IN 1937, Charles Madge and Tom Harrisson created the social survey organisation Mass Observation to capture the thoughts, feelings and minutiae of individuals across the British Isles. At its height Mass Observation had 1,000 concurrent writers - stretching from Penzance to Aberdeen and including miners, academics and housewives - and collected over 1 million individual diary entries between 1937 and 1960.

In The People's Victory, historian Lucy Noakes mines the Mass Observation archive to present a groundbreaking history of how Britons at home celebrated and experienced the end of World War II. Alongside street celebrations and tea parties, we find bonfires and bell ringing, water fights and wagon rides, solitary and shared walks - and copious amounts of alcohol.
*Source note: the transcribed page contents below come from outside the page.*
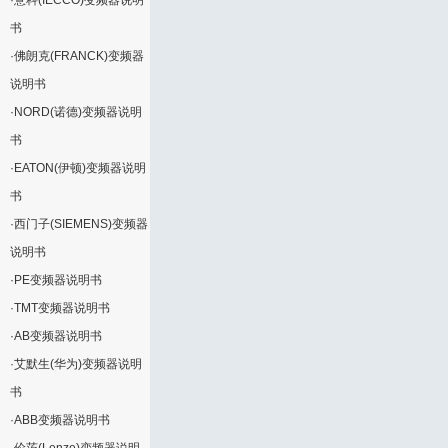
·
意科(IECCO)变频器说明
书
·
佛朗克(FRANCK)变频器
说明书
·
NORD(诺德)变频器说明
书
·
EATON(伊顿)变频器说明
书
·
西门子(SIEMENS)变频器
说明书
·
PE变频器说明书
·
TMT变频器说明书
·
AB变频器说明书
·
艾默生(华为)变频器说明
书
·
ABB变频器说明书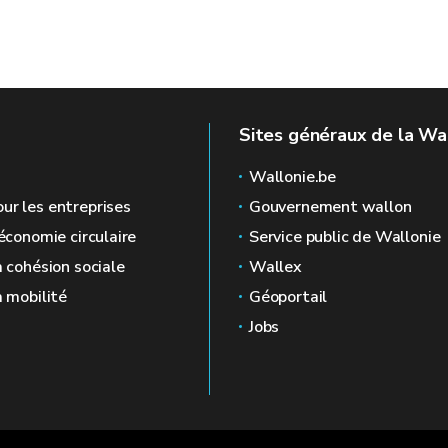
Sites généraux de la Wa
Wallonie.be
ur les entreprises
Gouvernement wallon
'économie circulaire
Service public de Wallonie
a cohésion sociale
Wallex
a mobilité
Géoportail
Jobs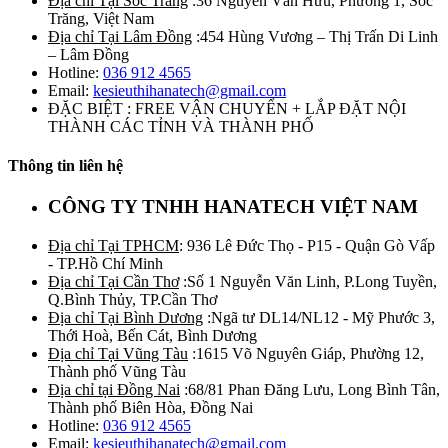
Địa chỉ Tại Sóc Trăng
:36 Nguyễn Văn Hữu, Phường 1, Sóc
Trăng, Việt Nam
Địa chỉ Tại Lâm Đồng
:454 Hùng Vương – Thị Trấn Di Linh
– Lâm Đồng
Hotline:
036 912 4565
Email:
kesieuthihanatech@gmail.com
ĐẶC BIỆT : FREE VẬN CHUYỂN + LẮP ĐẶT NỘI
THÀNH CÁC TỈNH VÀ THÀNH PHỐ
Thông tin liên hệ
CÔNG TY TNHH HANATECH VIỆT NAM
Địa chỉ Tại TPHCM
: 936 Lê Đức Thọ - P15 - Quận Gò Vấp
- TP.Hồ Chí Minh
Địa chỉ Tại Cần Thơ
:Số 1 Nguyễn Văn Linh, P.Long Tuyền,
Q.Bình Thủy, TP.Cần Thơ
Địa chỉ Tại Bình Dương
:Ngã tư DL14/NL12 - Mỹ Phước 3,
Thới Hoà, Bến Cát, Bình Dương
Địa chỉ Tại Vũng Tàu
:1615 Võ Nguyên Giáp, Phường 12,
Thành phố Vũng Tàu
Địa chỉ tại Đồng Nai
:68/81 Phan Đăng Lưu, Long Bình Tân,
Thành phố Biên Hòa, Đồng Nai
Hotline:
036 912 4565
Email:
kesieuthihanatech@gmail.com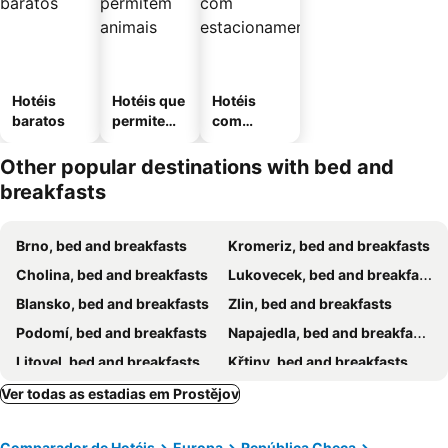
Hotéis
Hotéis que
Hotéis
baratos
permitem
com
animais
estaciona
mento
Other popular destinations with bed and
breakfasts
Brno, bed and breakfasts
Kromeriz, bed and breakfasts
Cholina, bed and breakfasts
Lukovecek, bed and breakfasts
Blansko, bed and breakfasts
Zlin, bed and breakfasts
Podomí, bed and breakfasts
Napajedla, bed and breakfasts
Litovel, bed and breakfasts
Křtiny, bed and breakfasts
Tecovice, bed and breakfasts
Jedovnice, bed and breakfasts
Ver todas as estadias em Prostějov
Lulec, bed and breakfasts
Hranice, bed and breakfasts
Comparador de Hotéis
Europa
República Checa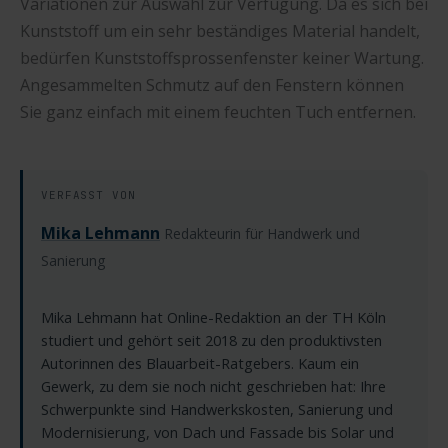
Variationen zur Auswahl zur Verfügung. Da es sich bei
Kunststoff um ein sehr beständiges Material handelt,
bedürfen Kunststoffsprossenfenster keiner Wartung.
Angesammelten Schmutz auf den Fenstern können
Sie ganz einfach mit einem feuchten Tuch entfernen.
VERFASST VON
Mika Lehmann
Redakteurin für Handwerk und
Sanierung
Mika Lehmann hat Online-Redaktion an der TH Köln
studiert und gehört seit 2018 zu den produktivsten
Autorinnen des Blauarbeit-Ratgebers. Kaum ein
Gewerk, zu dem sie noch nicht geschrieben hat: Ihre
Schwerpunkte sind Handwerkskosten, Sanierung und
Modernisierung, von Dach und Fassade bis Solar und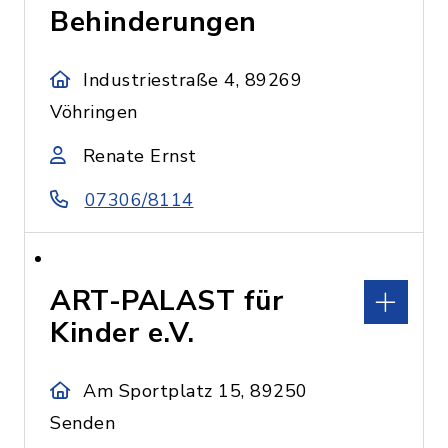
Behinderungen
Industriestraße 4, 89269
Vöhringen
Renate Ernst
07306/8114
ART-PALAST für
Kinder e.V.
Am Sportplatz 15, 89250
Senden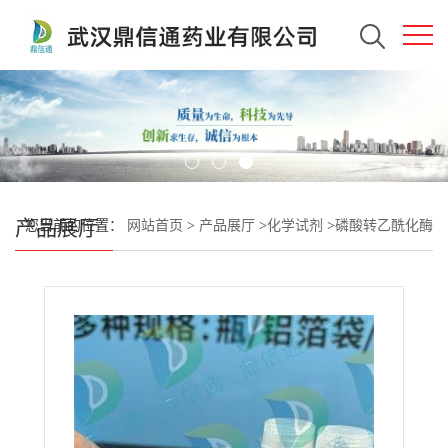
产品展厅
您当前的位置：
网站首页
>
产品展厅
>
化学试剂
>
磷酸转乙酰化酶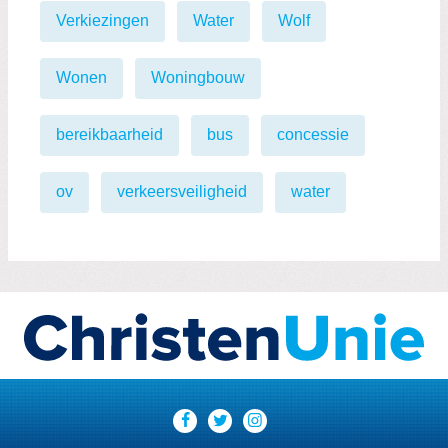
Verkiezingen
Water
Wolf
Wonen
Woningbouw
bereikbaarheid
bus
concessie
ov
verkeersveiligheid
water
Visit
our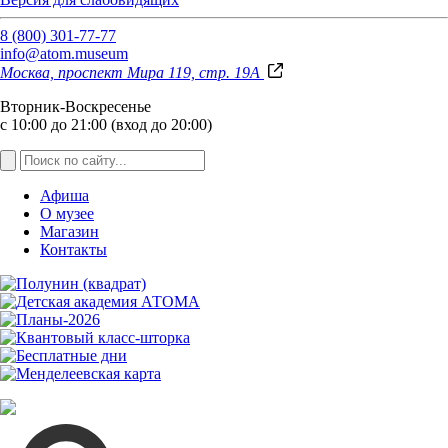
8 (800) 301-77-77
info@atom.museum
Москва, проспект Мира 119, стр. 19А
Вторник-Воскресенье
с 10:00 до 21:00 (вход до 20:00)
Афиша
О музее
Магазин
Контакты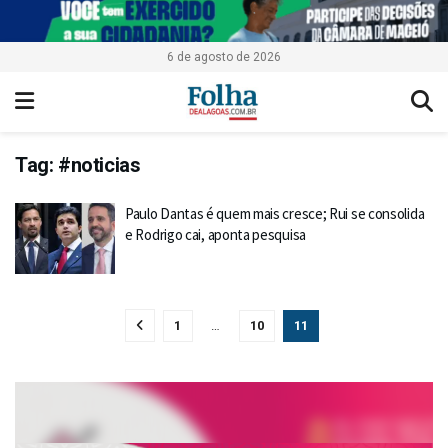
6 de agosto de 2026
Tag:
#noticias
Paulo Dantas é quem mais cresce; Rui se consolida
e Rodrigo cai, aponta pesquisa
1
…
10
11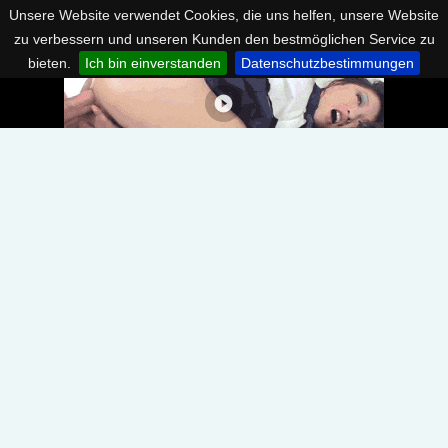
Unsere Website verwendet Cookies, die uns helfen, unsere Website
zu verbessern und unseren Kunden den bestmöglichen Service zu
bieten.
Ich bin einverstanden
Datenschutzbestimmungen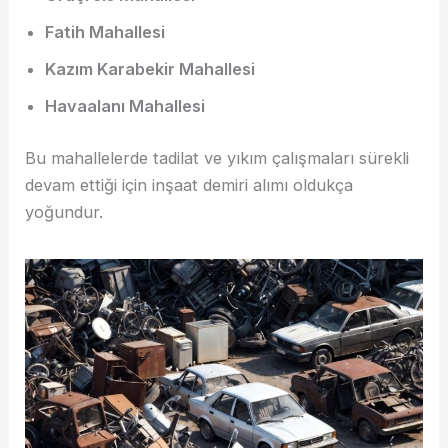
Fatih Mahallesi
Kazım Karabekir Mahallesi
Havaalanı Mahallesi
Bu mahallelerde tadilat ve yıkım çalışmaları sürekli
devam ettiği için inşaat demiri alımı oldukça
yoğundur.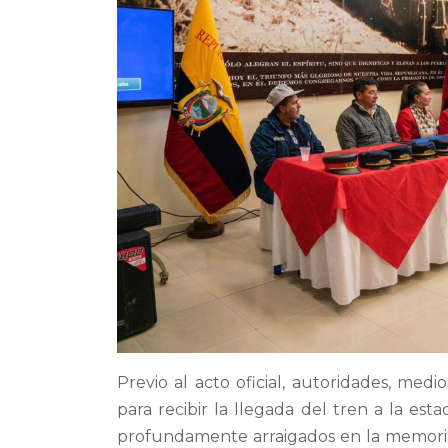
Previo al acto oficial, autoridades, me
para recibir la llegada del tren a la 
profundamente arraigados en la memoria 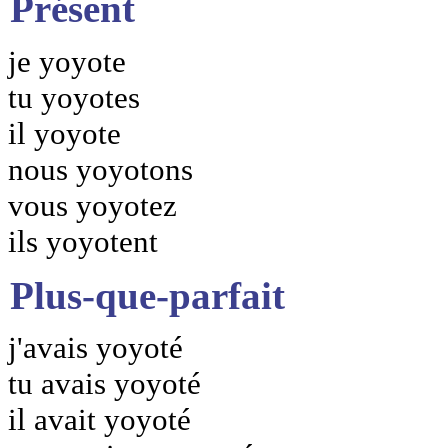
Présent
je yoyote
tu yoyotes
il yoyote
nous yoyotons
vous yoyotez
ils yoyotent
Plus-que-parfait
j'avais yoyoté
tu avais yoyoté
il avait yoyoté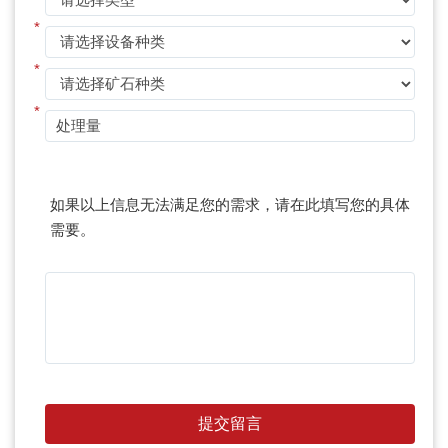
*
*
*
如果以上信息无法满足您的需求，请在此填写您的具体
需要。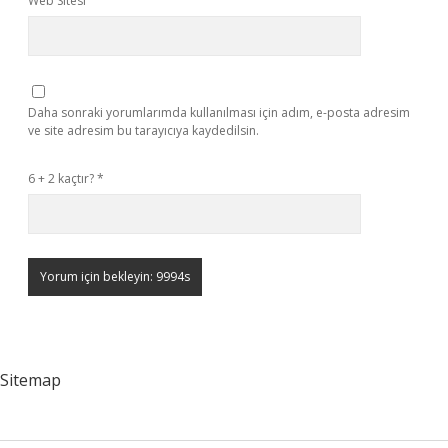
Web Sitesi
Daha sonraki yorumlarımda kullanılması için adım, e-posta adresim
ve site adresim bu tarayıcıya kaydedilsin.
6 + 2 kaçtır?
*
Sitemap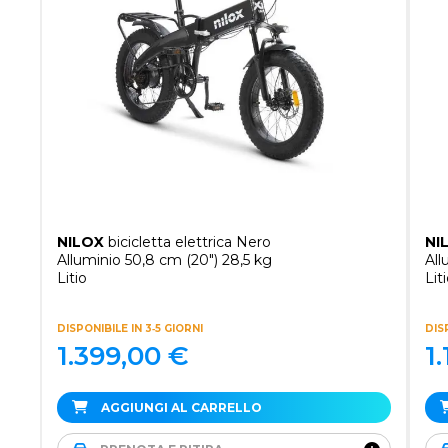
NILOX
bicicletta elettrica Nero
NI
Alluminio 50,8 cm (20") 28,5 kg
All
Litio
Lit
DISPONIBILE IN 3‑5 GIORNI
DIS
1.399,00
€
1
AGGIUNGI AL CARRELLO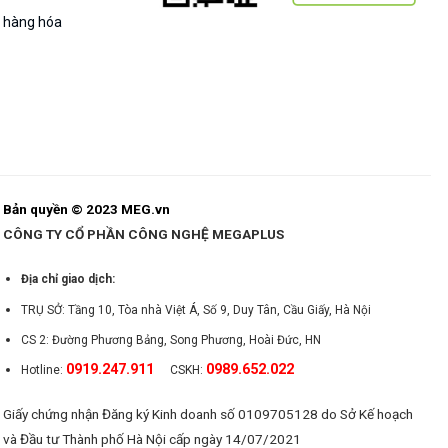
g hàng hóa
Bản quyền © 2023 MEG.vn
CÔNG TY CỔ PHẦN CÔNG NGHỆ MEGAPLUS
Địa chỉ giao dịch:
TRỤ SỞ: Tầng 10, Tòa nhà Việt Á, Số 9, Duy Tân, Cầu Giấy, Hà Nội
CS 2: Đường Phương Bảng, Song Phương, Hoài Đức, HN
0919.247.911
0989.652.022
Hotline:
CSKH:
Giấy chứng nhận Đăng ký Kinh doanh số 0109705128 do Sở Kế hoạch
và Đầu tư Thành phố Hà Nội cấp ngày 14/07/2021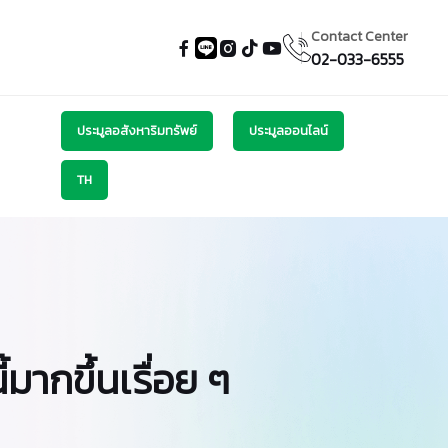
Contact Center
02-033-6555
ประมูลอสังหาริมทรัพย์
ประมูลออนไลน์
TH
้มากขึ้นเรื่อย ๆ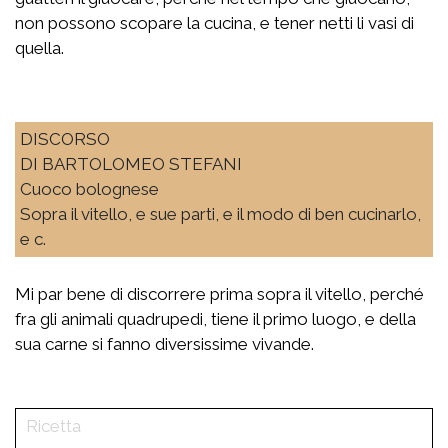
non possono scopare la cucina, e tener netti li vasi di
quella.
DISCORSO
DI BARTOLOMEO STEFANI
Cuoco bolognese
Sopra il vitello, e sue parti, e il modo di ben cucinarlo,
e c.
Mi par bene di discorrere prima sopra il vitello, perché
fra gli animali quadrupedi, tiene il primo luogo, e della
sua carne si fanno diversissime vivande.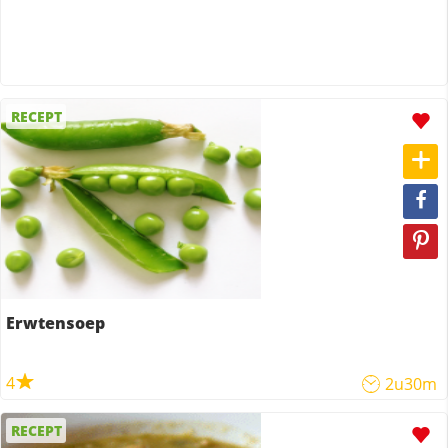
RECEPT
Erwtensoep
4
2u30m
RECEPT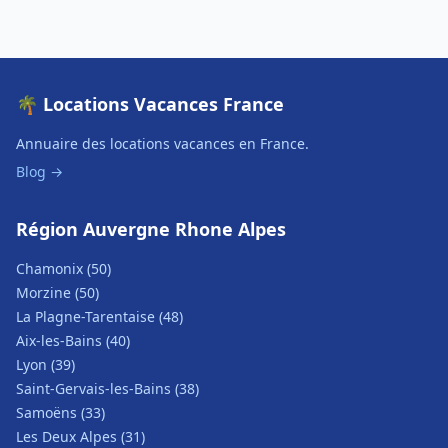
🌴 Locations Vacances France
Annuaire des locations vacances en France.
Blog →
Région Auvergne Rhone Alpes
Chamonix (50)
Morzine (50)
La Plagne-Tarentaise (48)
Aix-les-Bains (40)
Lyon (39)
Saint-Gervais-les-Bains (38)
Samoëns (33)
Les Deux Alpes (31)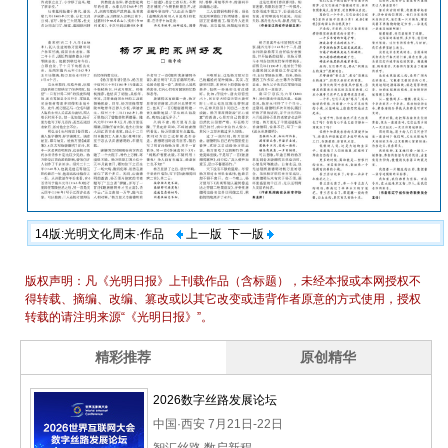
14版:光明文化周末·作品
上一版
下一版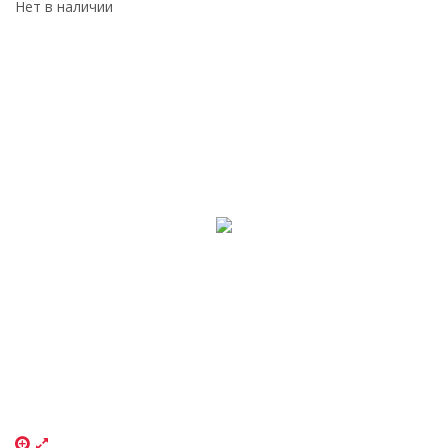
Нет в наличии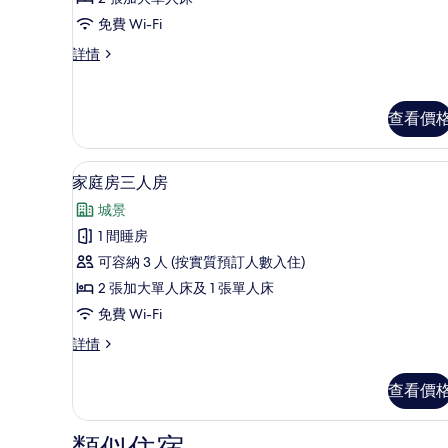
務
免費 Wi-Fi
雙
商
詳情
床
務
房
雙
床
的
查看價
房
相
詳
情
片
家庭房三人房 | 羽絨被、書桌
載
8
家庭房三人房
入
城景
所
1 間睡房
有
可容納 3 人 (按實質預訂人數入住)
家
2 張加大單人床及 1 張單人床
庭
免費 Wi-Fi
房
家
詳情
三
庭
人
房
查看價
三
房
人
的
房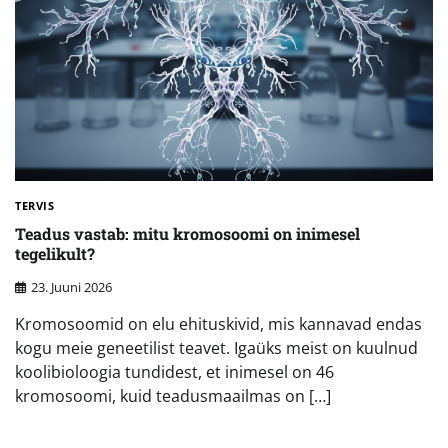
TERVIS
Teadus vastab: mitu kromosoomi on inimesel
tegelikult?
23. Juuni 2026
Kromosoomid on elu ehituskivid, mis kannavad endas
kogu meie geneetilist teavet. Igaüks meist on kuulnud
koolibioloogia tundidest, et inimesel on 46
kromosoomi, kuid teadusmaailmas on […]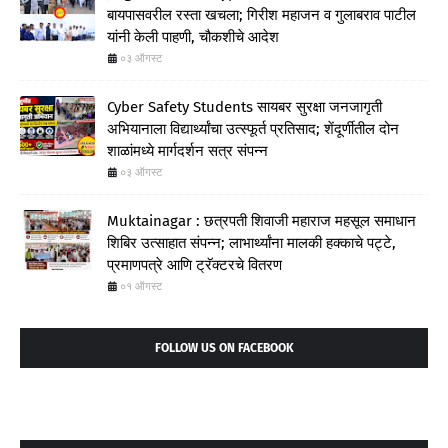
बायपासवरील रस्ता खचला; गिरीश महाजन व गुलाबराव पाटील
यांनी केली पाहणी, चौकशीचे आदेश
०३ ऑगस्ट
Cyber Safety Students सायबर सुरक्षा जनजागृती
अभियानाला विद्यार्थ्यांचा उत्स्फूर्त प्रतिसाद; शेंदूर्णीतील दोन
शाळांमध्ये मार्गदर्शन सत्र संपन्न
०३ ऑगस्ट
Muktainagar : छत्रपती शिवाजी महाराज महसूल समाधान
शिबिर उत्साहात संपन्न; लाभार्थ्यांना मालकी हक्काचे पट्टे,
प्रमाणपत्रे आणि ट्रॅक्टरचे वितरण
०१ ऑगस्ट
FOLLOW US ON FACEBOOK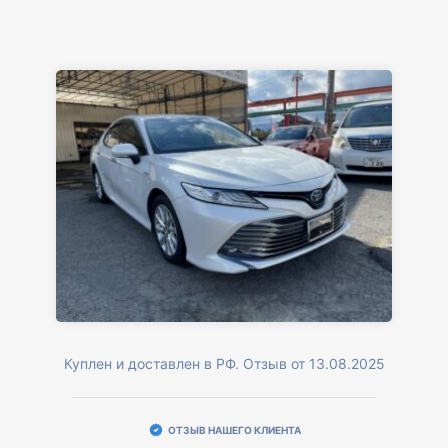
Куплен и доставлен в РФ. Отзыв от 13.08.2025
ОТЗЫВ НАШЕГО КЛИЕНТА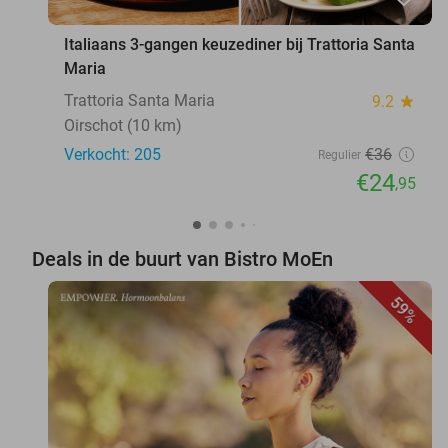
Italiaans 3-gangen keuzediner bij Trattoria Santa
Maria
Trattoria Santa Maria
9.2
star
Oirschot (10 km)
Verkocht: 205
€36
Regulier
€24
,95
Deals in de buurt van Bistro MoEn
59%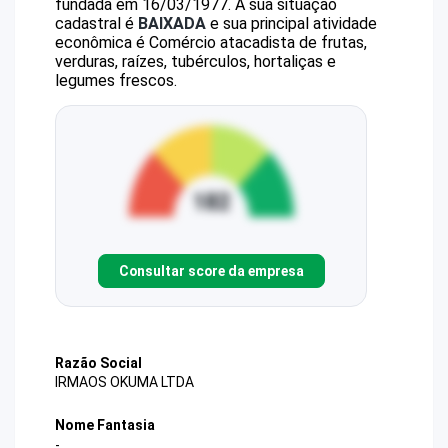
fundada em 16/03/1977.
A sua situação
cadastral é
BAIXADA
e sua principal atividade
econômica é Comércio atacadista de frutas,
verduras, raízes, tubérculos, hortaliças e
legumes frescos.
Consultar score da empresa
Razão Social
IRMAOS OKUMA LTDA
Nome Fantasia
-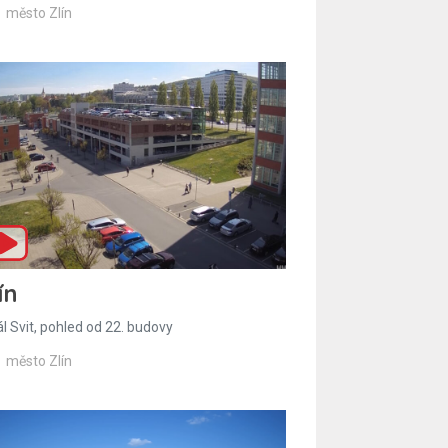
město Zlín
ín
l Svit, pohled od 22. budovy
město Zlín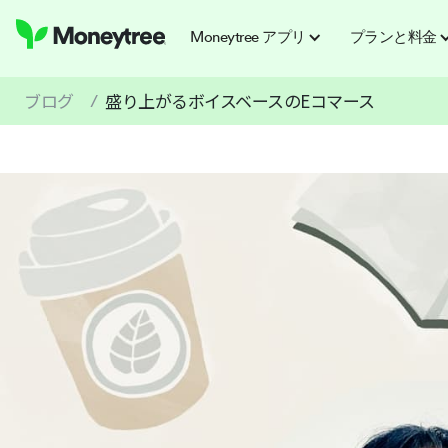
Moneytree アプリ
プランと料金
ブログ
盛り上がるボイスベースのEコマース
/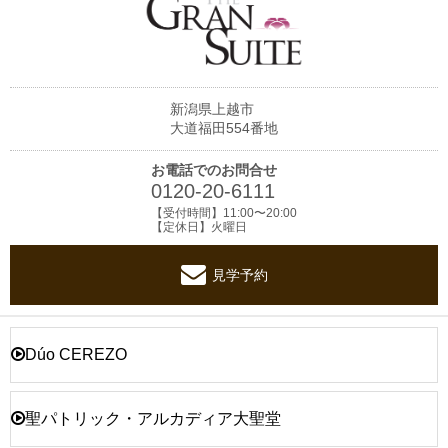
新潟県上越市
大道福田554番地
お電話でのお問合せ
0120-20-6111
【受付時間】11:00〜20:00
【定休日】火曜日
見学予約
Dúo CEREZO
聖パトリック・アルカディア大聖堂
However, as Noakes also reveals, not everyone felt like celebrating that May: many were still waiting for news of family members who had vanished in the fog of war, whilst thousands of British soldiers were still interned in the Far East.

By centring the voices, feelings and fears of the public at the heart of the People's War, Noakes also traces the hopes and changing attitudes of a nation in flux, revealing how the camaraderie and selflessness of wartime led to the birth of the welfare state.

Lucy Noakes is the Rab Butler Professor of Modern History at the University of Essex, a Trustee of the Mass Observation Archive and the current President of the Royal Historical Society. She is a historian of twentieth-century Britain and an expert on the social and cultural history of the Second World War. Her publications include three single authored books - War and the British: National Identity and the Second World War, Women and the British Army 1907-1948 and Dying for the Nation: Death, Grief and Bereavement in Second World War Britain - and three edited collections.